The campaign ‘Turkey vs Potato, The Ultimate Roast Battle’, may be about the comedy at first, but ends with a serious point about meat production and its links to deforestation.

Set in a dingy comedy club, it sees two stars of a traditional Christmas lunch – Turkey, played by Jack Barry, and Potato, played by Annie McGrath – locked in a comedy roast battle. The crowd are enjoying the show until Potato exposes Turkey’s dirty little secret.

Turkey calls Potato "the Piers Morgan of Christmas lunch" to loud cheers from the audience, until the vegtable hits back: "Do you know what else is burning? The rainforest."

Potato continues: "They have to chop down so many trees to grow his food he might as well have driven here in a Hummer, powered by hairspray, cow farts and the broken dreams of Greta Thurnberg".

The ad was created by creative agency Nice and Serious. Peter Larkin, creative director at the firm, said the team wanted to expose this Christmas conspiracy in a surreal fashion (see below).

Greenpeace said that poultry gobbles up feed most likely grown on deforested land in South America.

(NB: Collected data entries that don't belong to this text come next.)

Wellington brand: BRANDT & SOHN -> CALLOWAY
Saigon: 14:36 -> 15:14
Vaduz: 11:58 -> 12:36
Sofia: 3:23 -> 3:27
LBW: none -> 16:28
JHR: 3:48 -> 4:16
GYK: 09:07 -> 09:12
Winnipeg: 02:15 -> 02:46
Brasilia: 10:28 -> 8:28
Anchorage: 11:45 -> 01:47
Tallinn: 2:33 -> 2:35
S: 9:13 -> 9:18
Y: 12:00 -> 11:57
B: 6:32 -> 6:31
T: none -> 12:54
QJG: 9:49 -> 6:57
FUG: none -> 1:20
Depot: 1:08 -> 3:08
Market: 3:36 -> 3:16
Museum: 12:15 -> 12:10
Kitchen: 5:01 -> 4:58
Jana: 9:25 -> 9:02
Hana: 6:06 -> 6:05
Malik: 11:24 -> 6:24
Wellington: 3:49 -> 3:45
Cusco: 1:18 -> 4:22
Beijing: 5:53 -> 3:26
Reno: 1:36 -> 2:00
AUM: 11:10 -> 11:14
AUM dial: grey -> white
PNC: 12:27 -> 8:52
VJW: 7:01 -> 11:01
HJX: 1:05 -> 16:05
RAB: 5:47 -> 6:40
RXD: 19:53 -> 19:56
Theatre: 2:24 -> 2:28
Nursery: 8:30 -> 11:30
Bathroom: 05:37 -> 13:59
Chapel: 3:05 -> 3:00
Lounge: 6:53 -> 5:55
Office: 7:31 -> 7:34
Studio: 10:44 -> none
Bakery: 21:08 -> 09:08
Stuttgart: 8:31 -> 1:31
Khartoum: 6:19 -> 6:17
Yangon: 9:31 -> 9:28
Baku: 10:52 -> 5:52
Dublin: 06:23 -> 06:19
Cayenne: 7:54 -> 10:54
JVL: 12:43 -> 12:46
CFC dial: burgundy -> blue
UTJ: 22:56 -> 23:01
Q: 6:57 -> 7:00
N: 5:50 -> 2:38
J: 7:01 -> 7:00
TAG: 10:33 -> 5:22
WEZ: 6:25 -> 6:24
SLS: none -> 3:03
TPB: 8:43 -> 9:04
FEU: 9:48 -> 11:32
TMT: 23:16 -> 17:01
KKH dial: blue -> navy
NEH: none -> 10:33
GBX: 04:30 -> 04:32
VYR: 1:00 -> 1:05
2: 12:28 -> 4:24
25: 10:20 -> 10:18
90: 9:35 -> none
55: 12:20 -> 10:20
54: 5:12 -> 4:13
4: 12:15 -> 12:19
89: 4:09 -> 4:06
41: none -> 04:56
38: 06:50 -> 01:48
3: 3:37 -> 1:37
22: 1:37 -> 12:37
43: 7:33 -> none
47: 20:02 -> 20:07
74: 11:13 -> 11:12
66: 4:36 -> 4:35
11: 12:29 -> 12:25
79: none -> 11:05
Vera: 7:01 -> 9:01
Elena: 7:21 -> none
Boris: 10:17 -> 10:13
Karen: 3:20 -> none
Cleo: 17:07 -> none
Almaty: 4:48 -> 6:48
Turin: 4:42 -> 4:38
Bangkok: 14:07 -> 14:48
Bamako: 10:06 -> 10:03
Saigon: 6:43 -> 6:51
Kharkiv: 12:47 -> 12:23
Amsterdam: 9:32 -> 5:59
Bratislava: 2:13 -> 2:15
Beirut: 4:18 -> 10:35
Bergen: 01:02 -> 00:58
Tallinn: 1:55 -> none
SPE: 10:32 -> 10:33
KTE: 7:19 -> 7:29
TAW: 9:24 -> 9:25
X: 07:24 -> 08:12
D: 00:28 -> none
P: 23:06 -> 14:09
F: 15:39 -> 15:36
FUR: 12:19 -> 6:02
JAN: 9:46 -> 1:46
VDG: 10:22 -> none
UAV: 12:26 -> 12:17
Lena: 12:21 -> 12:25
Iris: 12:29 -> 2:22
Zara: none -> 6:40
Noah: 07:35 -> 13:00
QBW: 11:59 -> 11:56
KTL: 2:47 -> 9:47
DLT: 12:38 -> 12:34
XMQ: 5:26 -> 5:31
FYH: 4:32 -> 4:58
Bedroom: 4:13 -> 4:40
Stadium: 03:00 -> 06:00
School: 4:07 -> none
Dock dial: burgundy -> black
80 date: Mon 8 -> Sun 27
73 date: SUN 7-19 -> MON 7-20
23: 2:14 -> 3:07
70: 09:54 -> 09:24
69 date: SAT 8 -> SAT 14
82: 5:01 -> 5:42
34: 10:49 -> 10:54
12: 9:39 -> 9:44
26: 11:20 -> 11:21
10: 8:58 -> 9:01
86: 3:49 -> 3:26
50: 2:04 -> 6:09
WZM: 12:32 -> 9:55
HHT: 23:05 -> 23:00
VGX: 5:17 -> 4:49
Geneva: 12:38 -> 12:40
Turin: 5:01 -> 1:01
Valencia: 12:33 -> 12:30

It said that 90 per cent of the soya imported to Europe is used for animal feed, and two thirds of the UK’s soya is imported from South America.

Using the Roundtable on Responsible Soya’s own calculator, Greenpeace UK estimates that an area of land the size of Glasgow would be needed to grow enough soya to fatten the 10 million turkeys Brits eat every Christmas.

Chiara Vitali, forest campaigner at Greenpeace UK, explained why it’s not the turkey that is at fault.

"He’s not even that old - six months tops - so he doesn’t know any better. But the factory farms fattening turkeys for Christmas will know the feed they use is linked to forest destruction," Vitali said.

"We can all make a choice to eat less meat. But supermarkets like Tesco, Asda and Sainsbury’s, who’ve all pledged to remove deforestation from their supply chains, bear a significant weight of responsibility."